Stories produced by St. Peter's Journalism Students
The migration from paper to computer screen has changed the way people read, write and sell books. It has expanded the world of literature into something for more digitally-advanced in as little as ten years time.
It has given aspiring authors and top-dog publishers the chance to market a far more diverse assortment of writing—but it may also be undermining some of the core traits we associate with book reading.
Fatima Shaik is a Communications professor at Saint Peter’s University and author of five children and young adult books. After spending a great deal of her early life in New Orleans, she moved to New York in the late 70’s where she was a journalist and in 1987, she began writing the first of her books. Throughout her years as a writer, she has noticed a variety of changes in the book industry:
“Usually, back then, when you wanted to get into publishing you went to the places and got involved with the publishing community. I moved to New York because there really was no publishing industry anywhere else. It used to be centrally located but now you can write from anywhere and publish anywhere,” she said.
What she is referring to is the development of new forms of publishing known as electronic and self-publishing.
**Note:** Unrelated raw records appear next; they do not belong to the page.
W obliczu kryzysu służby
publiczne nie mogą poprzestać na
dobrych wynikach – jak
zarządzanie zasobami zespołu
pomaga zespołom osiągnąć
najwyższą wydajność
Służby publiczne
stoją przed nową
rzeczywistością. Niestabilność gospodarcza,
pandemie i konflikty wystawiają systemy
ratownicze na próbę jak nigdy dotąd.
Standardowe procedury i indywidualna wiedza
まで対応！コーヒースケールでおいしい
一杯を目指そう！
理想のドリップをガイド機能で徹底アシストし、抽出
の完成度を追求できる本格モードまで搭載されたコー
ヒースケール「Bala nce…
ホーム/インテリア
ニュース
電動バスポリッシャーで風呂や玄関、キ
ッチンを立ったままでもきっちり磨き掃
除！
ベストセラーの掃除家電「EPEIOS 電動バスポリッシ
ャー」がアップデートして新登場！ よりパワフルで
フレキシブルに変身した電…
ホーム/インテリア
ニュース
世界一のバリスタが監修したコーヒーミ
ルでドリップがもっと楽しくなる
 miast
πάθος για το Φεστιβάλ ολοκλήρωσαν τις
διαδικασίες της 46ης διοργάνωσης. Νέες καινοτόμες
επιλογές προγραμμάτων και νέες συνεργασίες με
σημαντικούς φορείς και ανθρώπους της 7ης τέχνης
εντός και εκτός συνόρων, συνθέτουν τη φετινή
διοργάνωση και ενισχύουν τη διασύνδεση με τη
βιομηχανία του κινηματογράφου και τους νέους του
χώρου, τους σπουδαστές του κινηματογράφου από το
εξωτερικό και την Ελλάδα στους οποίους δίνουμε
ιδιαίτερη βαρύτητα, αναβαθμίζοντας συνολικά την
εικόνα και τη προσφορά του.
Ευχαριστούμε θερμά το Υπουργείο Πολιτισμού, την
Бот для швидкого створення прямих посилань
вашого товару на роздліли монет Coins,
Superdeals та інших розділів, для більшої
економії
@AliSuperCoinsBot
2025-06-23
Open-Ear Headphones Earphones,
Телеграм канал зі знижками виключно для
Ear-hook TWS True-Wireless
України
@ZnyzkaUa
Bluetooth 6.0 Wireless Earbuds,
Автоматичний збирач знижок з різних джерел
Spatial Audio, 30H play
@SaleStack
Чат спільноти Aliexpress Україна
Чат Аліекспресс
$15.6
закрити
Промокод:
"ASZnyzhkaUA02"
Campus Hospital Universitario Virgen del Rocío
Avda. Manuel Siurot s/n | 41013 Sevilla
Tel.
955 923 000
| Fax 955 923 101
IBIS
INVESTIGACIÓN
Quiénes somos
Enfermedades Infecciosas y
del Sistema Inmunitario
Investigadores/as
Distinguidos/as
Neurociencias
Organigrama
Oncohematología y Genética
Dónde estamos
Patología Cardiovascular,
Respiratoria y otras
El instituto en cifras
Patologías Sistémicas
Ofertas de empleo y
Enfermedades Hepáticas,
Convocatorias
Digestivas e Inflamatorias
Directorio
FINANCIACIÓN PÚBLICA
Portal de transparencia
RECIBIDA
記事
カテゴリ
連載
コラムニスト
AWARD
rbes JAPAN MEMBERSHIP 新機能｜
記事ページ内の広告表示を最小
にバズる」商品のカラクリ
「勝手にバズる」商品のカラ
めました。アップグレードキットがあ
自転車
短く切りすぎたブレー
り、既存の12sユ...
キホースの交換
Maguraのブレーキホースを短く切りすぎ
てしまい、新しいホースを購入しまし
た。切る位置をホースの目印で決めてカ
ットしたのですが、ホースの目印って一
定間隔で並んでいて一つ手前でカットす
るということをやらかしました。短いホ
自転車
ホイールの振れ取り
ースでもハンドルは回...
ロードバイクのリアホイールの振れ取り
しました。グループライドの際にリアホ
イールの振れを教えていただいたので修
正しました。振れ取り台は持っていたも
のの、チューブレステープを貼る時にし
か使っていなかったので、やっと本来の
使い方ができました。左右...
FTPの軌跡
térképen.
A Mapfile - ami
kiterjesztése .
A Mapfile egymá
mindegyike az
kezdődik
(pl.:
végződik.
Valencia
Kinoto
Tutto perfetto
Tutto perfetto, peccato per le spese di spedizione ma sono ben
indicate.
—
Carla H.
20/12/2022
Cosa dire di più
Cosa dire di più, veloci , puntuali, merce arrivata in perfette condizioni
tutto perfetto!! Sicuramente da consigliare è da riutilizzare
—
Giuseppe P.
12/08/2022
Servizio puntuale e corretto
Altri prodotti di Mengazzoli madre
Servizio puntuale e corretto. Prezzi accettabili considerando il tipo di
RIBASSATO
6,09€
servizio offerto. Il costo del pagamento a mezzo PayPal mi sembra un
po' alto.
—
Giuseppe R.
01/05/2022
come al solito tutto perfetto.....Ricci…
According to Bowker reports, the number of books published in the U.S. had tripled between 2005 and 2009—more than two thirds of those books were self-published, reprints of public domain works, and print-on-demand books.
This increase is partially caused by Amazon’s introduction of the Kindle and Kindle Direct Publishing—the first exclusively electronic self-publishing platform. Self-published indie books now represent 31% of the e-book sales on Amazon’s Kindle store, according to their 2014 Author Earnings Report.
John Adamski, former award-winning journalist and ghostwriter, is one of those self-published authors. His own book, “Trees and Holes: Self-Kill Sumter,” has been available as an Amazon electronic and print book since September 2012.
“Print media and literary agents are in trouble,” he explained. “There is so much self-published work out there that the field is saturated with books and only once in awhile do you get a good one.”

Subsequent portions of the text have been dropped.